Stable Diffusion VRAM Calculator

Estimate the GPU memory needed to generate images locally with Stable Diffusion, SDXL, SD 3.5, or Flux. Image models split their VRAM between the model weights and the activations that grow with resolution and batch size. Pick a model, a precision, and a target resolution to see the total and which cards can run it. Calculated in your browser — nothing uploaded.

Model weights
Activations
Total VRAM
Verdict

Planning estimate. Real usage depends on the sampler, attention optimisation (xFormers / SDPA), VAE tiling, and whether the text encoder is offloaded to CPU.

How to use the Stable Diffusion VRAM Calculator

Pick the model you want to run — the calculator knows each one's weight size and native resolution. Choose a precision: FP16 is the default, FP8 roughly halves the weight memory, and NF4/INT4 quantization (popular for fitting Flux on smaller cards) cuts it further. Set your target width, height, and batch size.

The weights row is the model itself and barely changes with resolution. The activations row is the working memory the U-Net or transformer needs during sampling, and it grows with the pixel count and the batch — doubling the resolution roughly quadruples it because area scales with width times height. The verdict line tells you the smallest common GPU tier that fits. If you are tight, drop the precision, lower the resolution and upscale afterward, or generate one image at a time.

Where image-model VRAM goes

A diffusion image model spends VRAM in two main places. The first is the weights — the U-Net (in SD and SDXL) or the diffusion transformer (in SD 3.5 and Flux), plus one or more text encoders and a VAE. SD 1.5's U-Net is under a billion parameters, so it fits comfortably in a few gigabytes; SDXL is larger; Flux.1 is a 12-billion-parameter transformer that needs roughly 24 GB at FP16, which is why so much effort goes into FP8 and NF4 quantization to bring it onto consumer cards.

The second is activations: the intermediate tensors computed at each denoising step. Diffusion works in a compressed latent space (the VAE downsamples by 8x), but the attention layers still scale with the number of latent positions, so memory grows with the image area. Generating at 1536x1536 instead of 1024x1024 more than doubles the activation memory, and a batch of four multiplies it again. This is why a model that generates a single 1024px image happily can run out of memory at high resolution or large batches.
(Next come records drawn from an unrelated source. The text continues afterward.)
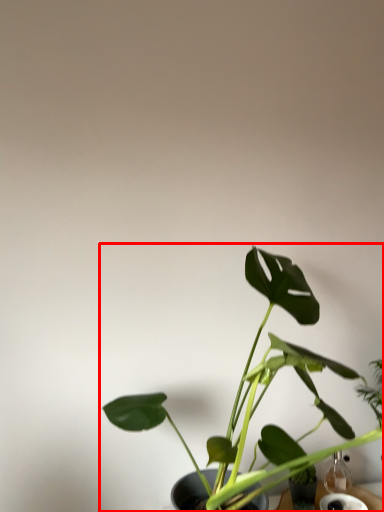 Question: From the image's perspective, what is the correct spatial positioning of houseplant (annotated by the red box) in reference to glass vase?

Choices:
 (A) above
 (B) below

Answer: (A) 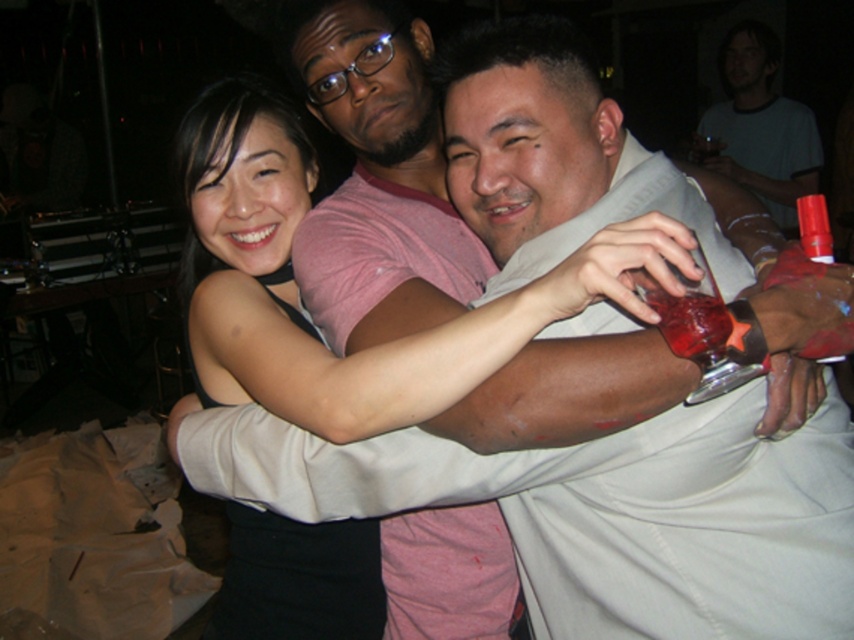 You are at a party and need to pour a drink into the translucent glass at right. You have a bottle of water in your hand. Is the matte white shirt at upper right in the way of pouring the water into the glass?

The matte white shirt at upper right has a larger size compared to the translucent glass at right, so it might block the path to the glass. You should move the shirt or adjust your position to avoid it.

You are at a party and want to move from the point at coordinates point (755, 193) to the point at coordinates point (711, 321). Which direction should you move in?

You should move forward because point (755, 193) is behind point (711, 321), so moving forward from point (755, 193) will bring you closer to point (711, 321).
Several techniques shift this trade-off. Attention optimisations such as xFormers or PyTorch's scaled-dot-product attention cut activation memory substantially. VAE tiling decodes the final image in pieces to avoid a large spike at the end. Sequential CPU offload moves the text encoder and VAE off the GPU between stages, trading speed for a much smaller footprint — that is how people run Flux on 8-12 GB cards. The numbers here assume standard optimised attention without aggressive offloading, so treat them as a sensible upper-middle estimate.

Common use cases

  • Checking if Flux fits your card. See FP16 versus FP8 versus NF4 side by side to find a precision that loads on your GPU.
  • Choosing a generation resolution. Find the largest resolution your VRAM supports before you hit out-of-memory errors.
  • Planning batch generation. Estimate how many images you can generate in parallel within your memory budget.
  • Comparing models. Weigh SDXL against SD 3.5 or Flux for the hardware you actually have.
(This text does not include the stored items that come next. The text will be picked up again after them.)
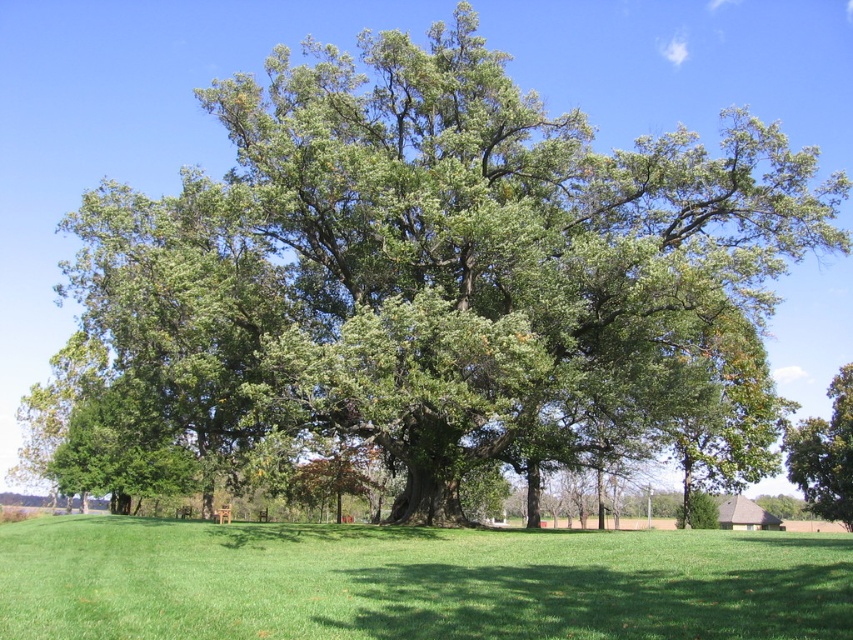 Question: Which point is farther from the camera taking this photo?

Choices:
 (A) (407, 586)
 (B) (795, 445)

Answer: (B)

Question: Is green grass at center bigger than green leafy tree at center?

Choices:
 (A) no
 (B) yes

Answer: (A)

Question: Which point is farther from the camera taking this photo?

Choices:
 (A) (846, 451)
 (B) (88, 636)

Answer: (A)

Question: Can you confirm if green grass at center is positioned to the right of green leafy tree at center?

Choices:
 (A) no
 (B) yes

Answer: (A)

Question: Does green grass at center appear on the right side of green leafy tree at center?

Choices:
 (A) no
 (B) yes

Answer: (A)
Frequently asked questions

Can I run Flux on a 12 GB card?

Often yes, with NF4 or FP8 quantization plus CPU offload of the text encoder and VAE. At full FP16 Flux needs roughly 24 GB. Set the precision to NF4 here to see the quantized weight footprint; real-world offloading can bring it lower still at the cost of speed.

Why does higher resolution cost so much more memory?

Activation memory scales with image area, which is width times height. Going from 1024 to 1536 on each side more than doubles the pixel count, so the working memory the attention layers need grows faster than the resolution number itself suggests.

Does this include LoRAs or ControlNet?

No. LoRAs add a small amount of weight memory; ControlNet adds a second network and noticeably more. If you stack adapters, budget extra VRAM beyond this estimate.

How can I reduce VRAM if I am just over the limit?

Lower the precision, enable attention optimisation (xFormers or SDPA), turn on VAE tiling, generate one image at a time, or use sequential CPU offload. Each trades some speed for a smaller footprint, and together they can roughly halve the requirement.

Are these numbers exact?

They are planning estimates. The real figure depends on your sampler, attention backend, offload settings, and framework (ComfyUI, Automatic1111, diffusers). Treat the total as a reasonable upper-middle bound rather than a precise measurement.